То было поистине грандиозное зрелище, и зрители невольно испытывали известное сочувствие к этому маленькому судну, так геройски сражавшемуся с гигантом врагом.
После нескольких счастливо избегнутых атак маленькому «Лебедю» удалось наконец всадить свой таран в корму «Ремэмбера», но — увы! — он не смог уже вытащить его и очутился как бы на буксире у своего неприятеля. Джонатан Спайерс тотчас же понял свое преимущество и направил судно к земле, рассчитывая, что если «Лебедь» не успеет высвободиться раньше, то «Ремэмбер» возьмет приз. Иванович думал, что Хомутов погиб; надо было бежать, но куда направиться, чтобы «Ремэмбер» не нагнал его, пользуясь своей более высокой скоростью? Внезапно ему пришла в голову мысль хотя бы на время замести свои следы. Лавирование, к которому ему приходилось прибегать, чтобы не попасть в зону боя, привело его к озеру, над которым теперь носилась в воздухе «Оса»; не задумываясь, Иванович направил свое судно к озеру и проворно нырнул в его глубь, сопровождаемый громкими криками присутствующих, видевших этот маневр. Этот поступок Ивановича лишил бедного «Лебедя» последней надежды в самый критический момент. Однако отважное маленькое судно все еще не сдавалось; оно употребляло теперь все усилия, чтобы высвободить свой таран, но это ему не удавалось. Тогда у Хомутова явилась мысль произвести разряд электричества; моментально последовал оглушительный удар. «Лебедь» весь задрожал, точно готов был разлететься в щепки, но в тот же момент, освободившись, снова устремился на «Ремэмбер» для фланговой атаки, которой «Ремэмбер», однако, благополучно избежал, опустившись неожиданно вниз.
Одно мгновение Хомутов надеялся, что пробоина, нанесенная гиганту его тараном, выведет его из строя, но блиндированная обшивка делала «Ремэмбер» неуязвимым.

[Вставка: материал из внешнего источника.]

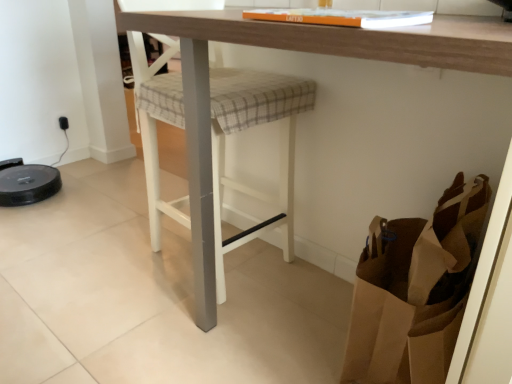 Where is `wooden table at center`? wooden table at center is located at coordinates (304, 51).

Where is `plaid fabric step stool at center`? plaid fabric step stool at center is located at coordinates (250, 126).

This screenshot has width=512, height=384. I want to click on table on the right side of plaid fabric step stool at center, so click(x=304, y=51).

Does point (240, 244) come closer to viewer compared to point (183, 80)?

No.

Between plaid fabric step stool at center and wooden table at center, which one has larger size?

With larger size is wooden table at center.

From a real-world perspective, is plaid fabric step stool at center above or below brown paper bag at lower right?

plaid fabric step stool at center is above brown paper bag at lower right.

Does plaid fabric step stool at center turn towards brown paper bag at lower right?

Yes, plaid fabric step stool at center is facing brown paper bag at lower right.

Does plaid fabric step stool at center have a lesser width compared to brown paper bag at lower right?

No, plaid fabric step stool at center is not thinner than brown paper bag at lower right.

Can you tell me how much wooden table at center and brown paper bag at lower right differ in facing direction?

There is a 0.457-degree angle between the facing directions of wooden table at center and brown paper bag at lower right.

The width and height of the screenshot is (512, 384). Find the location of `shopping bag behind the wooden table at center`. shopping bag behind the wooden table at center is located at coordinates (415, 289).

Which is more to the left, wooden table at center or brown paper bag at lower right?

wooden table at center is more to the left.

Which of these two, wooden table at center or brown paper bag at lower right, stands shorter?

brown paper bag at lower right is shorter.

Which is closer to the camera, [340,35] or [182,109]?

Point [340,35]

Image resolution: width=512 pixels, height=384 pixels. Find the location of `table below the plaid fabric step stool at center (from a real-world perspective)`. table below the plaid fabric step stool at center (from a real-world perspective) is located at coordinates (304, 51).

Which is in front, wooden table at center or plaid fabric step stool at center?

wooden table at center.

Considering the sizes of objects wooden table at center and plaid fabric step stool at center in the image provided, who is bigger, wooden table at center or plaid fabric step stool at center?

wooden table at center is bigger.

Does brown paper bag at lower right turn towards wooden table at center?

Yes, brown paper bag at lower right is facing wooden table at center.

At what (x,y) coordinates should I click in order to perform the action: click on shopping bag to the right of wooden table at center. Please return your answer as a coordinate pair (x, y). Image resolution: width=512 pixels, height=384 pixels. Looking at the image, I should click on (415, 289).

From a real-world perspective, between brown paper bag at lower right and wooden table at center, who is vertically lower?

From a 3D spatial view, brown paper bag at lower right is below.

Which of these two, brown paper bag at lower right or wooden table at center, is wider?

Wider between the two is wooden table at center.

Considering the positions of point (424, 320) and point (215, 128), is point (424, 320) closer or farther from the camera than point (215, 128)?

Clearly, point (424, 320) is closer to the camera than point (215, 128).

From a real-world perspective, which is physically above, brown paper bag at lower right or plaid fabric step stool at center?

plaid fabric step stool at center, from a real-world perspective.

Who is more distant, brown paper bag at lower right or plaid fabric step stool at center?

plaid fabric step stool at center is more distant.

Identify the location of table below the plaid fabric step stool at center (from a real-world perspective). The width and height of the screenshot is (512, 384). (304, 51).

In the image, there is a plaid fabric step stool at center. Where is `shopping bag below it (from the image's perspective)`? The image size is (512, 384). shopping bag below it (from the image's perspective) is located at coordinates (415, 289).

Based on their spatial positions, is plaid fabric step stool at center or wooden table at center closer to brown paper bag at lower right?

Among the two, wooden table at center is located nearer to brown paper bag at lower right.

Which object lies further to the anchor point wooden table at center, brown paper bag at lower right or plaid fabric step stool at center?

brown paper bag at lower right is further to wooden table at center.

Looking at the image, which one is located closer to plaid fabric step stool at center, wooden table at center or brown paper bag at lower right?

The object closer to plaid fabric step stool at center is wooden table at center.

Estimate the real-world distances between objects in this image. Which object is further from brown paper bag at lower right, wooden table at center or plaid fabric step stool at center?

plaid fabric step stool at center lies further to brown paper bag at lower right than the other object.

Which object lies nearer to the anchor point wooden table at center, plaid fabric step stool at center or brown paper bag at lower right?

plaid fabric step stool at center lies closer to wooden table at center than the other object.

Considering their positions, is brown paper bag at lower right positioned further to plaid fabric step stool at center than wooden table at center?

brown paper bag at lower right is positioned further to the anchor plaid fabric step stool at center.

Find the location of `shopping bag between wooden table at center and plaid fabric step stool at center along the z-axis`. shopping bag between wooden table at center and plaid fabric step stool at center along the z-axis is located at coordinates (415, 289).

Тем не менее эта отчаянная борьба маленького судна с гигантом подняла в глазах присутствующих личность Ивановича. Даже Джонатан Спайерс удивлялся его мужеству:
— А я-то считал его подлым трусом! — бормотал он, продолжая следить за всеми движениями своего противника… — Я положительно не узнаю его, и если бы его товарищ обладал хотя бы десятой долей его мужества, я был бы разбит своим собственным оружием… Если мне удастся взять его живым, то мы окажем ему честь и расстреляем его: таких людей не вешают, как собак! Какая жалость, что он так же подл, как и смел!
Но надо было покончить с ним как можно скорее: с таким врагом малейшая забывчивость могла повлечь за собой роковые последствия, и он решил преследовать его, не давая ему времени перевести дух. С этой целью Спайерс следовал за «Лебедем», не давая ему возможности обернуться и стать лицом к лицу. Затем вдруг «Ремэмбер» послал в его крылья все шесть разрядов своих шести аккумуляторов, которые, в противоположность «Лебедю» и «Осе», в случае надобности могли действовать и горизонтально, и вертикально. Самый ток не оказывал собственно разрушающего действия на арматуру «Лебедя». Но течение воздуха было настолько сильно, что маленькое судно, захваченное образовавшимся вихрем, закружилось, как осенний лист. Этим моментом воспользовался «Ремэмбер»: с быстротой молнии он настиг его и ударом своего мощного тарана сорвал у врага одно крыло. В тот же момент «Лебедь», как раненая птица, рухнул на землю с высоты двухсот или трехсот метров и разлетелся в щепки.
Спустя несколько секунд Джонатан Спайерс уже спустился на землю. Среди обломков погибшего «Лебедя» в лужах крови лежало пять страшно изуродованных трупов. Красный Капитан с напряженным вниманием вглядывался в черты погибших. Но Ивановича среди них не было!
Подоспевшие в этот момент Оливье и его друзья, желавшие поздравить Джонатана Спайерса с победой, с изумлением увидели, что он был в бешенстве.
— Этот негодяй ушел от нас! — воскликнул он вне себя, — а эти пять смельчаков пожертвовали жизнью, чтобы дать ему возможность бежать! Какая жалость, что такая самоотверженность не нашла себе лучшего применения! — И, склонившись над убитыми, он долго разглядывал их одного за другим.
— Все пятеро были членами Общества Невидимых, — сказал наконец капитан. — Видите, у каждого железное кольцо на пальце; это — наивные солдаты, которых таинственное общество посылает умирать ради неизвестных им целей, и ни один из них не отступает даже перед смертью!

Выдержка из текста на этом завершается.